Contact: Lawrence Ragonese (609) 292-2994
Lawrence Hajna (609) 984-1795

ARCHEOLOGISTS EXCAVATE ALLIED TEXTILE PRINTING SITE AT GREAT FALLS IN PATERSON

(10/P44) TRENTON -Archeologists are working with the Department of Environmental Protection to uncover two centuries of the industrial past of the city of Paterson, as envisioned by Alexander Hamilton, one of the most influential of the nation’s Founding Fathers and the first U.S. Secretary of the Treasury.

URS Corporation and Hunter Research Inc., archaeologists managed by Farewell Mills Gatch Architects, are assisting the DEP, city of Paterson and the National Park Service in the excavation of the Allied Textile Printing (ATP) site in the Great Falls Historic District in Paterson.

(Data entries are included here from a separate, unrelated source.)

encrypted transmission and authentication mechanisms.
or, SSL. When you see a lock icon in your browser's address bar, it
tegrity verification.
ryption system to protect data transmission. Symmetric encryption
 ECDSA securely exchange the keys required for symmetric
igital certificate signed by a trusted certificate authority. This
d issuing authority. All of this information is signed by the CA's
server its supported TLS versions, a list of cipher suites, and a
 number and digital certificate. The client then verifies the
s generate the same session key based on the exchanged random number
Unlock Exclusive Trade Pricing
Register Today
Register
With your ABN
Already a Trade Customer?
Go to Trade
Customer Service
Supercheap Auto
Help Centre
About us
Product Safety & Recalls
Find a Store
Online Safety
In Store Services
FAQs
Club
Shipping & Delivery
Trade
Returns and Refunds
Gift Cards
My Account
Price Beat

Starting this month, archaeologists are working to uncover two centuries of the ATP site’s industrial past.

“It was Alexander Hamilton’s idea to establish the Society for Useful Manufactures to create the first planned industrial development in America, powered by the Great Falls in Paterson,’’ said Dan Saunders, Acting Administrator of the New Jersey Historic Preservation Office. “We are honored to work with the National Park Service and Paterson to undertake the first in-depth cultural resources survey of this nationally significant site.’’

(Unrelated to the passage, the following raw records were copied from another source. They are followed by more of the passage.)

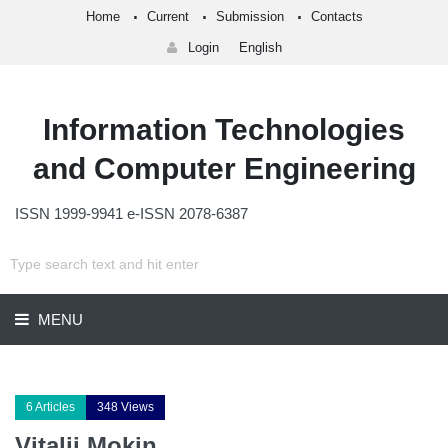
Home
Current
Submission
Contacts
Login
English
Information Technologies
and Computer Engineering
ISSN 1999-9941 e-ISSN 2078-6387
MENU
6 Articles
348 Views
Vitalii Mokin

In the 1790s, Hamilton envisioned the south bank of the Passaic River as the home of this industrial development. The 7.5-acre ATP site lies at the heart of early industrial Paterson.

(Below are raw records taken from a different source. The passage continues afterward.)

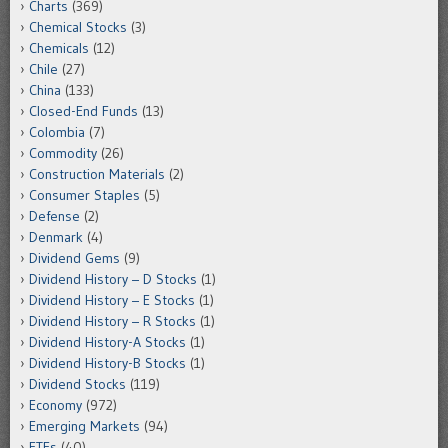
Charts
(369)
Chemical Stocks
(3)
Chemicals
(12)
Chile
(27)
China
(133)
Closed-End Funds
(13)
Colombia
(7)
Commodity
(26)
Construction Materials
(2)
Consumer Staples
(5)
Defense
(2)
Denmark
(4)
Dividend Gems
(9)
Dividend History – D Stocks
(1)
Dividend History – E Stocks
(1)
Dividend History – R Stocks
(1)
Dividend History-A Stocks
(1)
Dividend History-B Stocks
(1)
Dividend Stocks
(119)
Economy
(972)
Emerging Markets
(94)
ETFs
(40)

It is a brownfields landscape that has been drastically altered by two centuries of intense human activity. Today, it is hard to imagine that the ruined buildings and gaping cellar holes now covered by heavy vegetation were an industrial jewel that employed many hundreds of people.

Broken walls and crumbling smoke stacks are the above-ground remains of the ATP site that also includes artifacts, buried foundations, raceway channels that moved water to power the mills throughout the site, and open pits that housed water powered wheels and turbines that ran the machinery.

Of special interest within the ATP site is the mill built to manufacture the first Colt revolvers. The ruins of the 1836 Colt Gun mill are built on the site of an earlier 1813 mill that produced iron tools and nails. The excavations here might reveal important information about this earlier period of industrial development in Paterson of which there is little known.

The ATP site is eligible for federal and state grants for restoration and improvements in advance of the development of the Paterson Great Falls National Historic Park, which was officially designated in March 2009. Some federal money has been channeled to the DEP, which allocated about $1 million for the current Paterson project.

Excavations are ongoing this month with archaeologists available at designated times on Tuesdays, Thursdays and Saturdays through June 3 at Overlook Park in Paterson, near the McBride Street extension, to explain the project and answer questions. They will hold sessions on Tuesdays, noon to 1 p.m.; Thursdays, 2-3 p.m.; and Saturdays noon to 1 p.m.